Material shown START

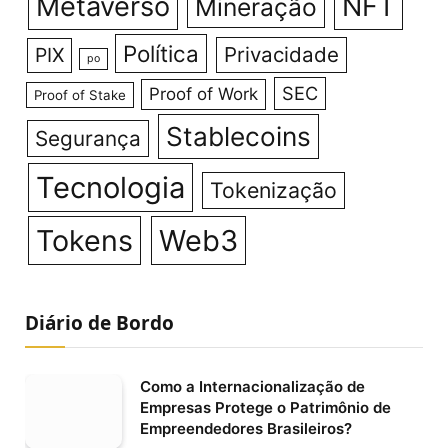
Metaverso
NFT
Mineração
Política
Privacidade
PIX
po
SEC
Proof of Work
Proof of Stake
Stablecoins
Segurança
Tecnologia
Tokenização
Tokens
Web3
Diário de Bordo
Como a Internacionalização de
Empresas Protege o Patrimônio de
Empreendedores Brasileiros?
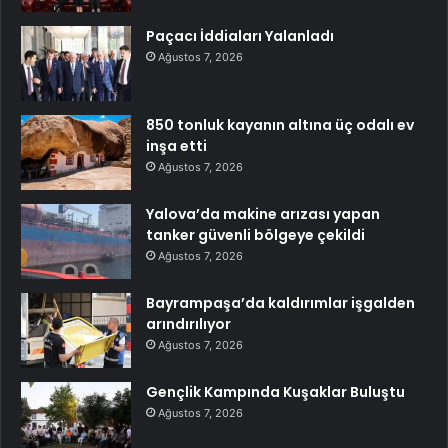
Paçacı İddiaları Yalanladı
Ağustos 7, 2026
850 tonluk kayanın altına üç odalı ev
inşa etti
Ağustos 7, 2026
Yalova’da makine arızası yapan
tanker güvenli bölgeye çekildi
Ağustos 7, 2026
Bayrampaşa’da kaldırımlar işgalden
arındırılıyor
Ağustos 7, 2026
Gençlik Kampında Kuşaklar Buluştu
Ağustos 7, 2026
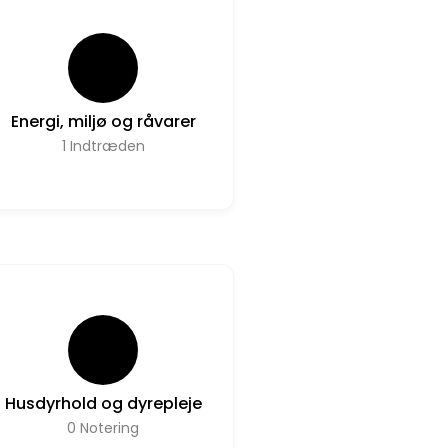
Energi, miljø og råvarer
1
Indtræden
Husdyrhold og dyrepleje
0
Notering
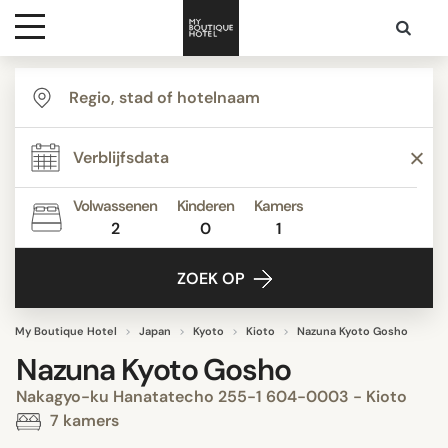
Bestemmingen
Hoteltypes
Volwassenen
Kinderen
Kamers
2
0
1
Contact
ZOEK OP
My Boutique Hotel
Japan
Kyoto
Kioto
Nazuna Kyoto Gosho
Nazuna Kyoto Gosho
Nakagyo-ku Hanatatecho 255-1 604-0003 - Kioto
7 kamers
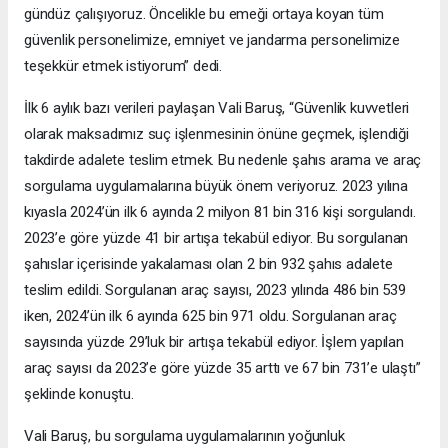
gündüz çalışıyoruz. Öncelikle bu emeği ortaya koyan tüm
güvenlik personelimize, emniyet ve jandarma personelimize
teşekkür etmek istiyorum” dedi.
İlk 6 aylık bazı verileri paylaşan Vali Baruş, “Güvenlik kuvvetleri
olarak maksadımız suç işlenmesinin önüne geçmek, işlendiği
takdirde adalete teslim etmek. Bu nedenle şahıs arama ve araç
sorgulama uygulamalarına büyük önem veriyoruz. 2023 yılına
kıyasla 2024’ün ilk 6 ayında 2 milyon 81 bin 316 kişi sorgulandı.
2023’e göre yüzde 41 bir artışa tekabül ediyor. Bu sorgulanan
şahıslar içerisinde yakalaması olan 2 bin 932 şahıs adalete
teslim edildi. Sorgulanan araç sayısı, 2023 yılında 486 bin 539
iken, 2024’ün ilk 6 ayında 625 bin 971 oldu. Sorgulanan araç
sayısında yüzde 29’luk bir artışa tekabül ediyor. İşlem yapılan
araç sayısı da 2023’e göre yüzde 35 arttı ve 67 bin 731’e ulaştı”
şeklinde konuştu.
Vali Baruş, bu sorgulama uygulamalarının yoğunluk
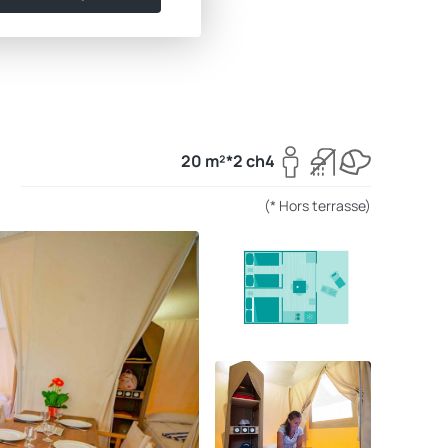
20 m²*
2 ch
4
(* Hors terrasse)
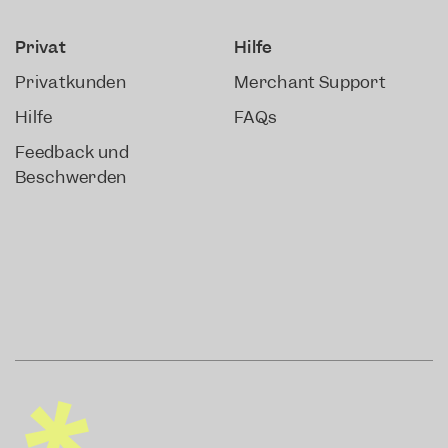
Privat
Hilfe
Privatkunden
Merchant Support
Hilfe
FAQs
Feedback und
Beschwerden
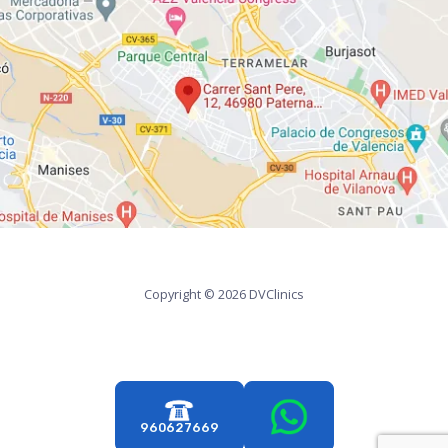
Copyright © 2026 DVClinics
960627669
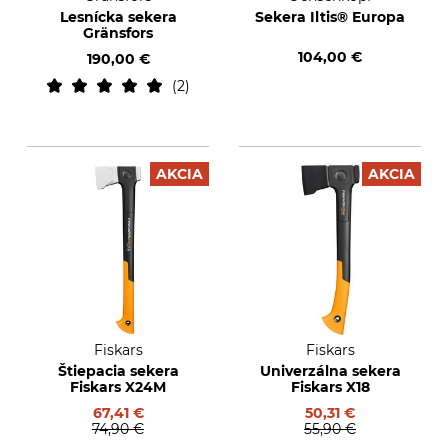
Lesnícka sekera
Sekera Iltis® Europa
Gränsfors
104,00 €
190,00 €
2
AKCIA
AKCIA
Fiskars
Fiskars
Štiepacia sekera
Univerzálna sekera
Fiskars X24M
Fiskars X18
67,41 €
50,31 €
74,90 €
55,90 €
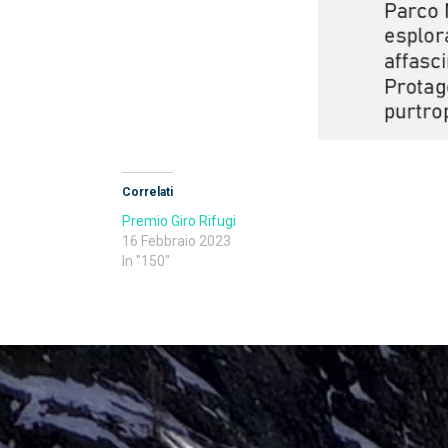
Correlati
Premio Giro Rifugi
16 Febbraio 2023
In "150"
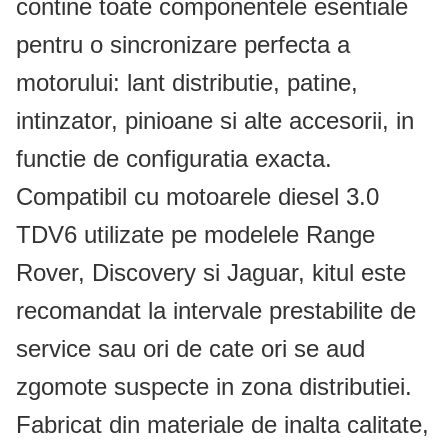
contine toate componentele esentiale
pentru o sincronizare perfecta a
motorului: lant distributie, patine,
intinzator, pinioane si alte accesorii, in
functie de configuratia exacta.
Compatibil cu motoarele diesel 3.0
TDV6 utilizate pe modelele Range
Rover, Discovery si Jaguar, kitul este
recomandat la intervale prestabilite de
service sau ori de cate ori se aud
zgomote suspecte in zona distributiei.
Fabricat din materiale de inalta calitate,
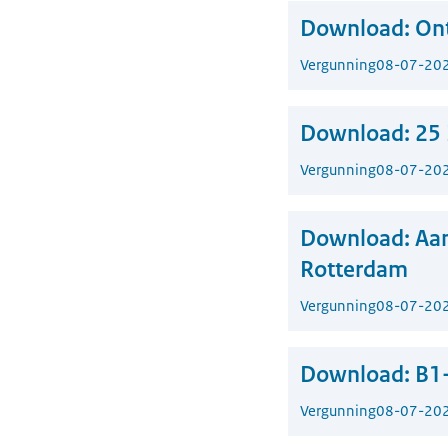
Download:
On
Vergunning
08-07-20
Download:
25 
Vergunning
08-07-20
Download:
Aan
Rotterdam
Vergunning
08-07-20
Download:
B1
Vergunning
08-07-20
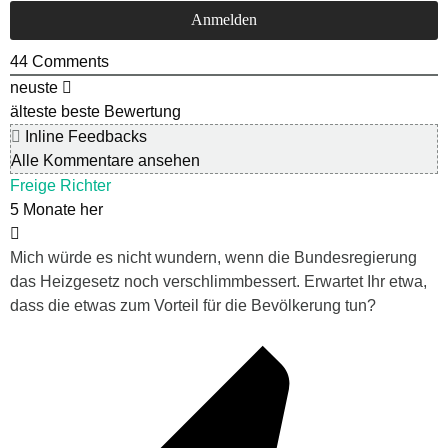
44
Comments
neuste
älteste
beste Bewertung
Inline Feedbacks
Alle Kommentare ansehen
Freige Richter
5 Monate her
Mich würde es nicht wundern, wenn die Bundesregierung
das Heizgesetz noch verschlimmbessert. Erwartet Ihr etwa,
dass die etwas zum Vorteil für die Bevölkerung tun?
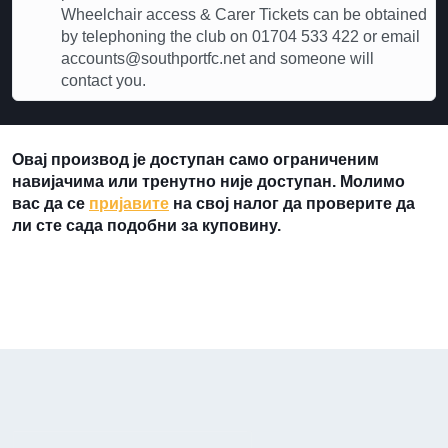
Wheelchair access & Carer Tickets can be obtained
by telephoning the club on 01704 533 422 or email
accounts@southportfc.net and someone will
contact you.
Овај производ је доступан само ограниченим
навијачима или тренутно није доступан. Молимо
вас да се
пријавите
на свој налог да проверите да
ли сте сада подобни за куповину.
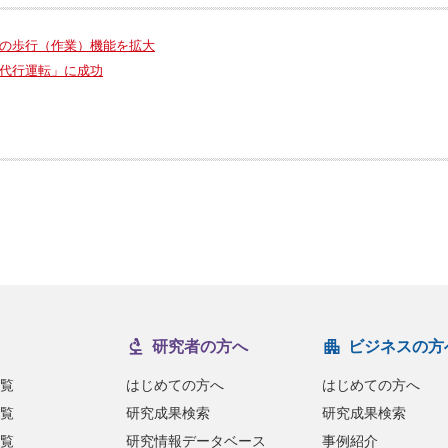
の歩行（作業）機能を拡大
代行運転」に成功
研究者の方へ
ビジネスの方
覧
はじめての方へ
はじめての方へ
覧
研究成果検索
研究成果検索
覧
研究情報データベース
事例紹介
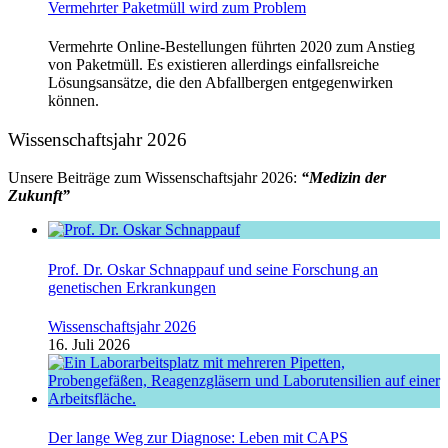
Vermehrter Paketmüll wird zum Problem
Vermehrte Online-Bestellungen führten 2020 zum Anstieg
von Paketmüll. Es existieren allerdings einfallsreiche
Lösungsansätze, die den Abfallbergen entgegenwirken
können.
Wissenschaftsjahr 2026
Unsere Beiträge zum Wissenschaftsjahr 2026:
“Medizin der
Zukunft”
Prof. Dr. Oskar Schnappauf und seine Forschung an
genetischen Erkrankungen
Wissenschaftsjahr 2026
16. Juli 2026
Der lange Weg zur Diagnose: Leben mit CAPS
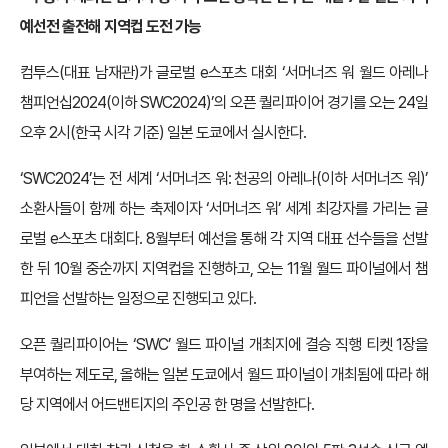
예선전 출전해 지역컵 도전 가능
컴투스(대표 남재관)가 글로벌 e스포츠 대회 ‘서머너즈 워 월드 아레나
챔피언십2024(이하 SWC2024)’의 오픈 퀄리파이어 경기를 오는 24일
오후 2시(한국 시각 기준) 일본 도쿄에서 실시한다.
‘SWC2024’는 전 세계 ‘서머너즈 워: 천공의 아레나(이하 서머너즈 워)’
소환사들이 함께 하는 축제이자 ‘서머너즈 워’ 세계 최강자를 가리는 글
로벌 e스포츠 대회다. 8월부터 예선을 통해 각 지역 대표 선수들을 선발
한 뒤 10월 중순까지 지역컵을 진행하고, 오는 11월 월드 파이널에서 챔
피언을 선발하는 일정으로 진행되고 있다.
오픈 퀄리파이어는 ‘SWC’ 월드 파이널 개최지에 결승 직행 티켓 1장을
부여하는 제도로, 올해는 일본 도쿄에서 월드 파이널이 개최됨에 따라 해
당 지역에서 어드밴티지의 주인공 한 명을 선발한다.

Material shown END

#### What you are asked to do:
Set down the entries above again exactly, minus any image.

#### Answer below:
Metaverso
NFT
Mineração
Política
Privacidade
PIX
po
SEC
Proof of Work
Proof of Stake
Stablecoins
Segurança
Tecnologia
Tokenização
Tokens
Web3
Diário de Bordo
Como a Internacionalização de
Empresas Protege o Patrimônio de
Empreendedores Brasileiros?
Paçacı İddiaları Yalanladı
Ağustos 7, 2026
850 tonluk kayanın altına üç odalı ev
inşa etti
Ağustos 7, 2026
Yalova’da makine arızası yapan
tanker güvenli bölgeye çekildi
Ağustos 7, 2026
Bayrampaşa’da kaldırımlar işgalden
arındırılıyor
Ağustos 7, 2026
Gençlik Kampında Kuşaklar Buluştu
Ağustos 7, 2026
Energi, miljø og råvarer
1
Indtræden
Husdyrhold og dyrepleje
0
Notering
Bestemmingen
Hoteltypes
Volwassenen
Kinderen
Kamers
2
0
1
Contact
ZOEK OP
My Boutique Hotel
Japan
Kyoto
Kioto
Nazuna Kyoto Gosho
Nazuna Kyoto Gosho
Nakagyo-ku Hanatatecho 255-1 604-0003 - Kioto
7 kamers
gündüz çalışıyoruz. Öncelikle bu emeği ortaya koyan tüm
güvenlik personelimize, emniyet ve jandarma personelimize
teşekkür etmek istiyorum” dedi.
İlk 6 aylık bazı verileri paylaşan Vali Baruş, “Güvenlik kuvvetleri
olarak maksadımız suç işlenmesinin önüne geçmek, işlendiği
takdirde adalete teslim etmek. Bu nedenle şahıs arama ve araç
sorgulama uygulamalarına büyük önem veriyoruz. 2023 yılına
kıyasla 2024’ün ilk 6 ayında 2 milyon 81 bin 316 kişi sorgulandı.
2023’e göre yüzde 41 bir artışa tekabül ediyor. Bu sorgulanan
şahıslar içerisinde yakalaması olan 2 bin 932 şahıs adalete
teslim edildi. Sorgulanan araç sayısı, 2023 yılında 486 bin 539
iken, 2024’ün ilk 6 ayında 625 bin 971 oldu. Sorgulanan araç
sayısında yüzde 29’luk bir artışa tekabül ediyor. İşlem yapılan
araç sayısı da 2023’e göre yüzde 35 arttı ve 67 bin 731’e ulaştı”
şeklinde konuştu.
Vali Baruş, bu sorgulama uygulamalarının yoğunluk
20 m²*
2 ch
4
(* Hors terrasse)
Privat
Hilfe
Privatkunden
Merchant Support
Hilfe
FAQs
Feedback und
Beschwerden
Copyright © 2026 DVClinics
960627669
Lesnícka sekera
Sekera Iltis® Europa
Gränsfors
104,00 €
190,00 €
2
AKCIA
AKCIA
Fiskars
Fiskars
Štiepacia sekera
Univerzálna sekera
Fiskars X24M
Fiskars X18
67,41 €
50,31 €
74,90 €
55,90 €
Correlati
Premio Giro Rifugi
16 Febbraio 2023
In "150"
contine toate componentele esentiale
pentru o sincronizare perfecta a
motorului: lant distributie, patine,
intinzator, pinioane si alte accesorii, in
functie de configuratia exacta.
Compatibil cu motoarele diesel 3.0
TDV6 utilizate pe modelele Range
Rover, Discovery si Jaguar, kitul este
recomandat la intervale prestabilite de
service sau ori de cate ori se aud
zgomote suspecte in zona distributiei.
Fabricat din materiale de inalta calitate,
Download:
On
Vergunning
08-07-20
Download:
25 
Vergunning
08-07-20
Download:
Aan
Rotterdam
Vergunning
08-07-20
Download:
B1
Vergunning
08-07-20
44
Comments
neuste
älteste
beste Bewertung
Inline Feedbacks
Alle Kommentare ansehen
Freige Richter
5 Monate her
Mich würde es nicht wundern, wenn die Bundesregierung
das Heizgesetz noch verschlimmbessert. Erwartet Ihr etwa,
dass die etwas zum Vorteil für die Bevölkerung tun?
Wheelchair access & Carer Tickets can be obtained
by telephoning the club on 01704 533 422 or email
accounts@southportfc.net and someone will
contact you.
Овај производ је доступан само ограниченим
навијачима или тренутно није доступан. Молимо
вас да се
пријавите
на свој налог да проверите да
ли сте сада подобни за куповину.
の歩行（作業）機能を拡大
代行運転」に成功
研究者の方へ
ビジネスの方
覧
はじめての方へ
はじめての方へ
覧
研究成果検索
研究成果検索
覧
研究情報データベース
事例紹介
Vermehrter Paketmüll wird zum Problem
Vermehrte Online-Bestellungen führten 2020 zum Anstieg
von Paketmüll. Es existieren allerdings einfallsreiche
Lösungsansätze, die den Abfallbergen entgegenwirken
können.
Wissenschaftsjahr 2026
Unsere Beiträge zum Wissenschaftsjahr 2026:
“Medizin der
Zukunft”
Prof. Dr. Oskar Schnappauf und seine Forschung an
genetischen Erkrankungen
Wissenschaftsjahr 2026
16. Juli 2026
Der lange Weg zur Diagnose: Leben mit CAPS
예선전 출전해 지역컵 도전 가능
컴투스(대표 남재관)가 글로벌 e스포츠 대회 ‘서머너즈 워 월드 아레나
챔피언십2024(이하 SWC2024)’의 오픈 퀄리파이어 경기를 오는 24일
오후 2시(한국 시각 기준) 일본 도쿄에서 실시한다.
‘SWC2024’는 전 세계 ‘서머너즈 워: 천공의 아레나(이하 서머너즈 워)’
소환사들이 함께 하는 축제이자 ‘서머너즈 워’ 세계 최강자를 가리는 글
로벌 e스포츠 대회다. 8월부터 예선을 통해 각 지역 대표 선수들을 선발
한 뒤 10월 중순까지 지역컵을 진행하고, 오는 11월 월드 파이널에서 챔
피언을 선발하는 일정으로 진행되고 있다.
오픈 퀄리파이어는 ‘SWC’ 월드 파이널 개최지에 결승 직행 티켓 1장을
부여하는 제도로, 올해는 일본 도쿄에서 월드 파이널이 개최됨에 따라 해
당 지역에서 어드밴티지의 주인공 한 명을 선발한다.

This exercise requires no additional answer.